### Entries supplied ###

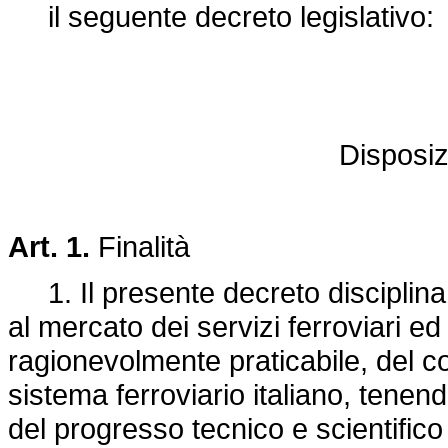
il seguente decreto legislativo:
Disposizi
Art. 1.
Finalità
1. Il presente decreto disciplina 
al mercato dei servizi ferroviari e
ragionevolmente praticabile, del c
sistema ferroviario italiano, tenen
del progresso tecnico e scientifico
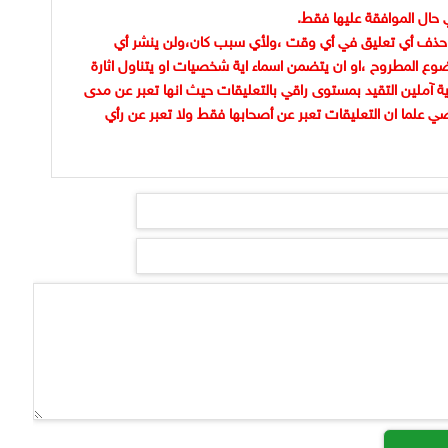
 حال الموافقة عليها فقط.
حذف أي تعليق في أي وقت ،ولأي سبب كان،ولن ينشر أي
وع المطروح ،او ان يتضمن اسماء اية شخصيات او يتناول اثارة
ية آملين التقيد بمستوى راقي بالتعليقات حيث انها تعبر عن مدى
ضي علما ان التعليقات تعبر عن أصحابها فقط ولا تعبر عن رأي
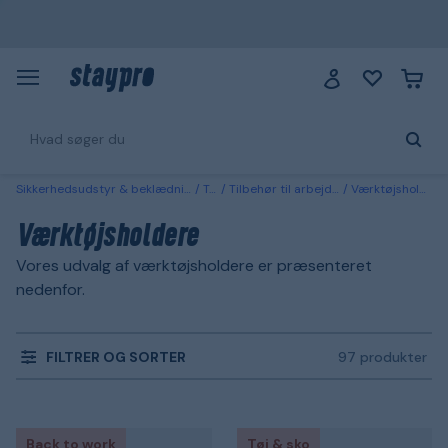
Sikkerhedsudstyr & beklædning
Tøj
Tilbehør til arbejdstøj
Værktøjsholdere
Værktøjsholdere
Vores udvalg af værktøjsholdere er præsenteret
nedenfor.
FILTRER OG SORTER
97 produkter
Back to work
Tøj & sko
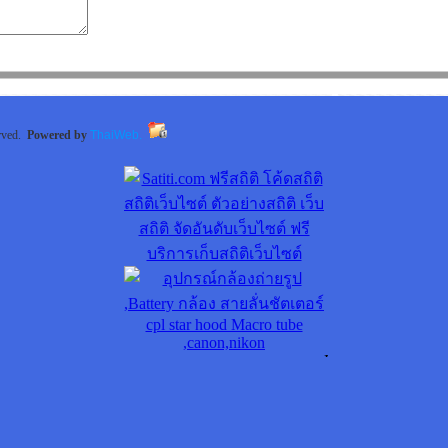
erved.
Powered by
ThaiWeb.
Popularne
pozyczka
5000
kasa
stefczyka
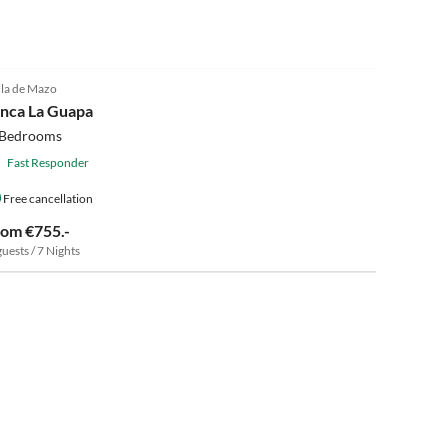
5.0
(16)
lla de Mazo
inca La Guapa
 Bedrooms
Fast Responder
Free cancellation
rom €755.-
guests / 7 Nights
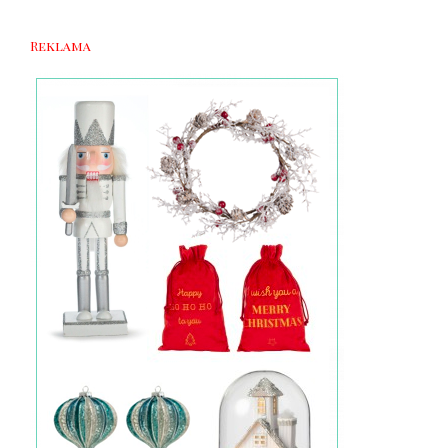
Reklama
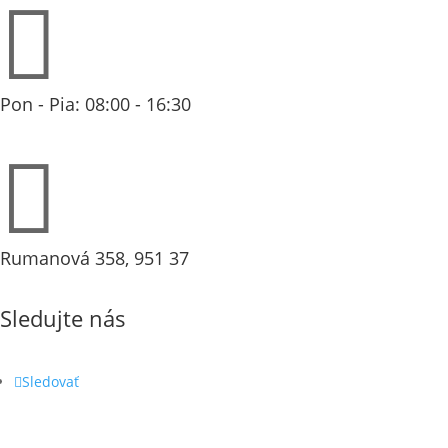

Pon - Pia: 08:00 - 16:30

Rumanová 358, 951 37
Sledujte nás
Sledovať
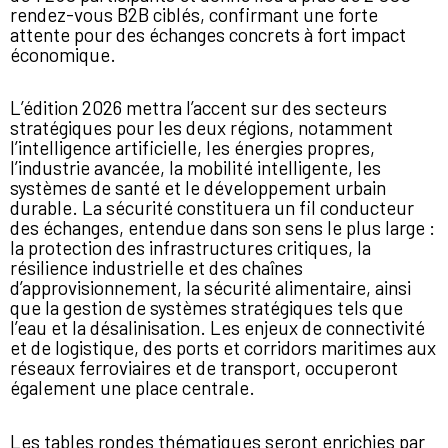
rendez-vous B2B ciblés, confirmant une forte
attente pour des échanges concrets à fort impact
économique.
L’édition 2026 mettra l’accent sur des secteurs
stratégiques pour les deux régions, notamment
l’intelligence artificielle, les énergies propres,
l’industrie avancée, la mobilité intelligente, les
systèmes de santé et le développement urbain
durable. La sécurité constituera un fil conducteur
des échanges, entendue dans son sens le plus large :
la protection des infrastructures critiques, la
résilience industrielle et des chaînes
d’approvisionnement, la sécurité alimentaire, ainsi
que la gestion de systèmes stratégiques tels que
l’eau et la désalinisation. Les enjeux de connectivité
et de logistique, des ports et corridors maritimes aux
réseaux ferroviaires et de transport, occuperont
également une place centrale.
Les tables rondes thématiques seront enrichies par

###
### Entries supplied ###

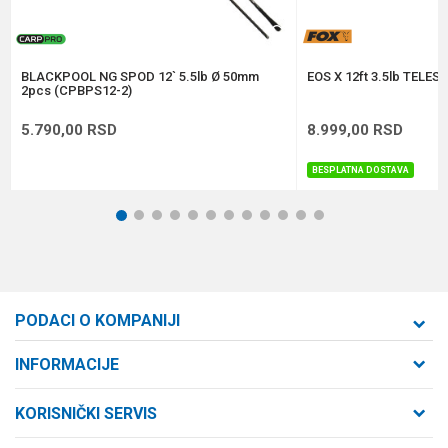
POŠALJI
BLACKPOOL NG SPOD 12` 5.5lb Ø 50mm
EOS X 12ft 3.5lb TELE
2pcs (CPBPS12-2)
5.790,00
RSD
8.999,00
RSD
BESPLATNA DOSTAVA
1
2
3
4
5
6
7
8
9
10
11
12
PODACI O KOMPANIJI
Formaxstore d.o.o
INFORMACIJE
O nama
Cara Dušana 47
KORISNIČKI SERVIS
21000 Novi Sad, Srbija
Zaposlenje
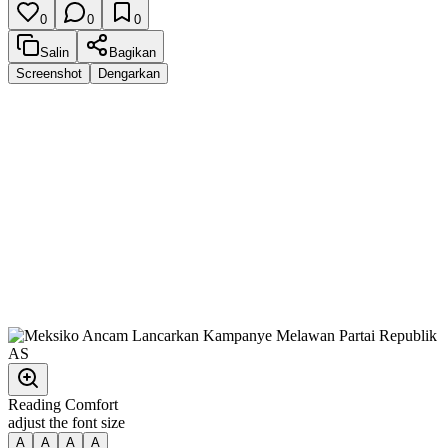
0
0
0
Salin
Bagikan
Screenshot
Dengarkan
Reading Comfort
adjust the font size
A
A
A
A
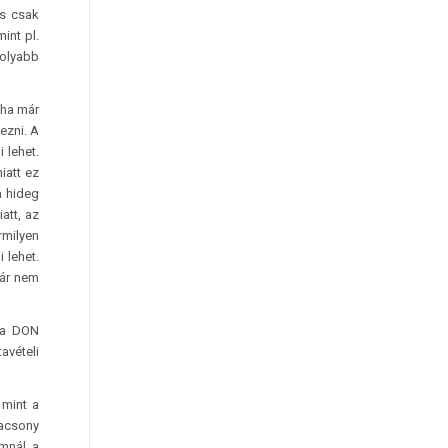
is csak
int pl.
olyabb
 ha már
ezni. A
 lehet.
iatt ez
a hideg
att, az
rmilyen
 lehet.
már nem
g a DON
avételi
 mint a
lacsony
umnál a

###
### Entries supplied ###

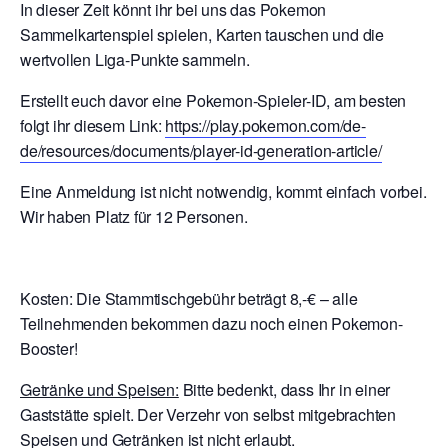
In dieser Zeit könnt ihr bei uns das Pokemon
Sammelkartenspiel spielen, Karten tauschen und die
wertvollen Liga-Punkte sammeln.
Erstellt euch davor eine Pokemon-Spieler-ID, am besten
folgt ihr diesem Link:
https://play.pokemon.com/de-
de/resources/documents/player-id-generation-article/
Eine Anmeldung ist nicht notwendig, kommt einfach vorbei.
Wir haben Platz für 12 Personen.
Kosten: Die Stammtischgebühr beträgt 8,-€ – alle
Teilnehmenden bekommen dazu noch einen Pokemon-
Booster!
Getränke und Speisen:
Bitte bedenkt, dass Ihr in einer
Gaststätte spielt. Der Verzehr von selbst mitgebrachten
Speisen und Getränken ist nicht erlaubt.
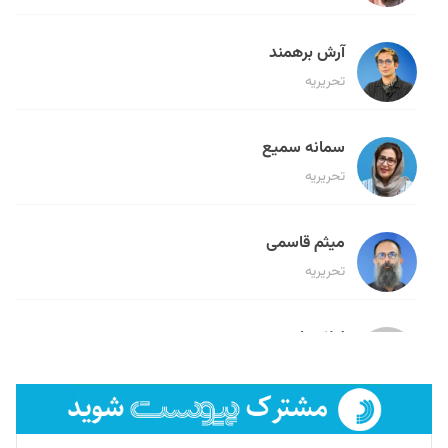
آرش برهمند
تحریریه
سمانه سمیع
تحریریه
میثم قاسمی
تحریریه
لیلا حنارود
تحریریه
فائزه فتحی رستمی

###

§ **What to produce**
Count how many lines above hold the word "decreto", then reply with that number alone.

§ **Answer to this problem**
2